In other words, there were many times I thought – why stay? It’s just too difficult. But I did.

Faced with Trump’s xenophobia, racism and greed, why  — now — indeed keep paying taxes to a government whose values and actions disgust me?

The morning after he was elected a friend called from Toronto, at 8:00 a.m.: “Come home!”

My husband and I have no children and both of us work full-time freelance, so we are free to go. But his work is based here and we own an apartment we’re not allowed to rent.

I love our town on the Hudson River, with Manhattan glittering in the distance like Oz. Our friends and colleagues are here. Our values, in many ways, are deeply American – a ferocious belief in the rights to free speech and assembly, an openness and welcome to refugees and immigrants and the personal experience that hard work can lead to success. My husband’s grandfather moved from Torreon, Mexico to Topeka, Kansas to work on the railroad. He started a food company producing mole and salsa and other Mexican foods that’s still in business.
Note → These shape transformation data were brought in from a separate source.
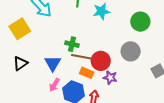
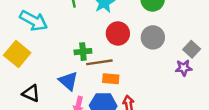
red circle: (101, 61) -> (118, 33), moved
black triangle: (20, 63) -> (31, 93), turned -42
purple star: (110, 78) -> (184, 68), moved

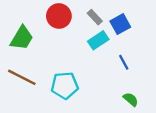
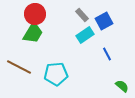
red circle: (59, 16) -> (35, 14), moved
green trapezoid: (22, 38) -> (33, 33), moved
green semicircle: (131, 99) -> (122, 86), moved

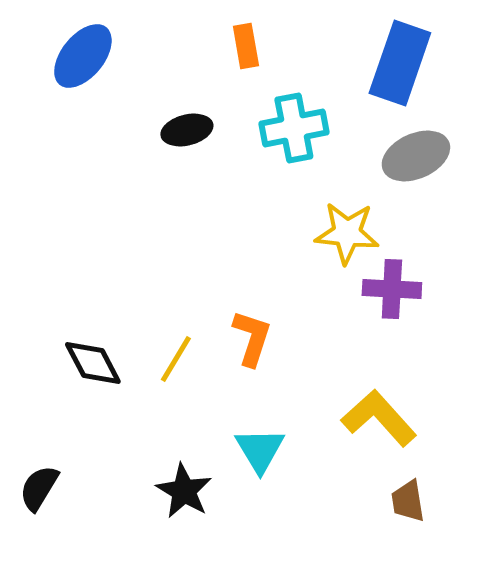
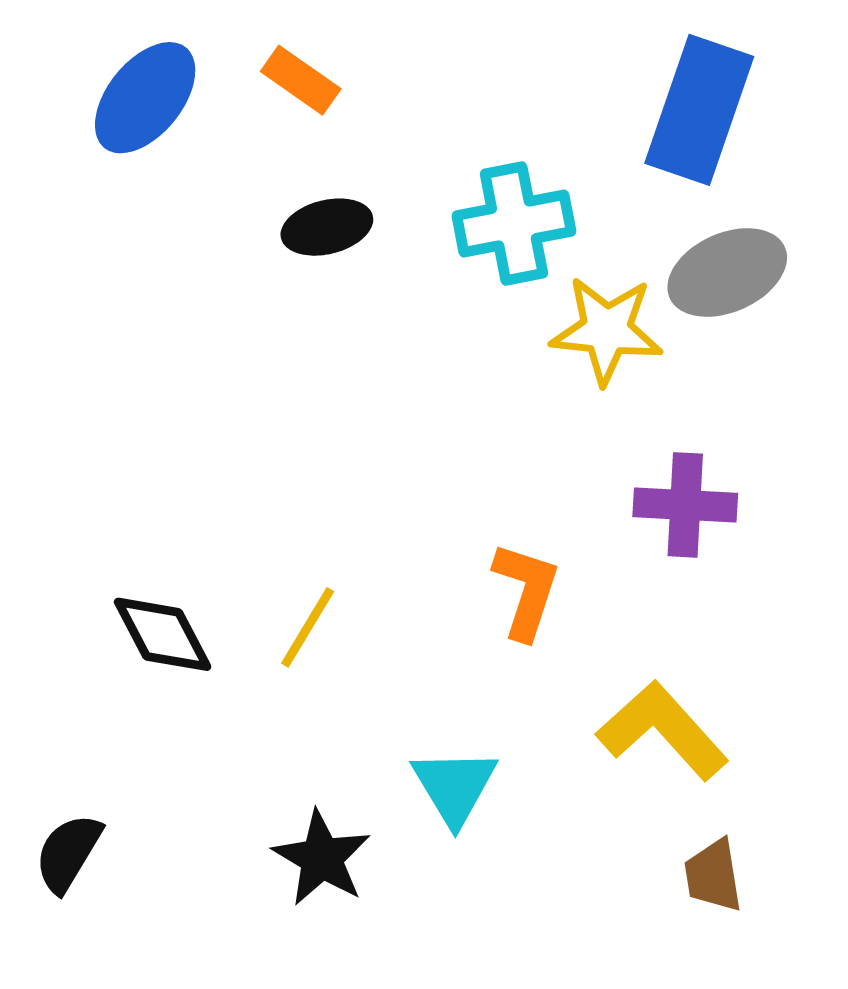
orange rectangle: (246, 46) -> (301, 80), moved, turned -45
yellow star: (347, 233) -> (607, 330), moved
orange L-shape: (252, 338) -> (526, 591), moved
And — which any Canadian knows is not a compliment — I was always mistaken for an American when I lived in Canada, for walking too fast and talking too fast and being too nakedly ambitious. I wanted to move ahead in my career, and quickly, and to write work that would be read by millions. I was always intrigued by my American cousins, one of whom served in the diplomatic corps for years, one of whom owned a large farm in Bakersfield, California. There’s a skyscraper in downtown Chicago that my great-grandfather helped to develop in 1912. Half my roots are American.

What does that mean?

Turning tail when the shit hits the fan?

Definitely un-American.

I don’t know yet what we’ll do. I don’t want to sell our home and flee, even though we’ve found a Toronto realtor and mortgage broker. We enjoy our lives here. And I highly doubt, as two journalists in their late 50s, we’d find well-paid jobs in Toronto, a city whose real estate is out-of-control expensive.

Staying, for now, is a matter of practicality. Of loyalty. Of ambivalence. Of confusion.

I’m as frightened as anyone born in the U.S., even while my Canadian passport offers me an escape route many now openly envy.

Only time will tell what we’ll choose.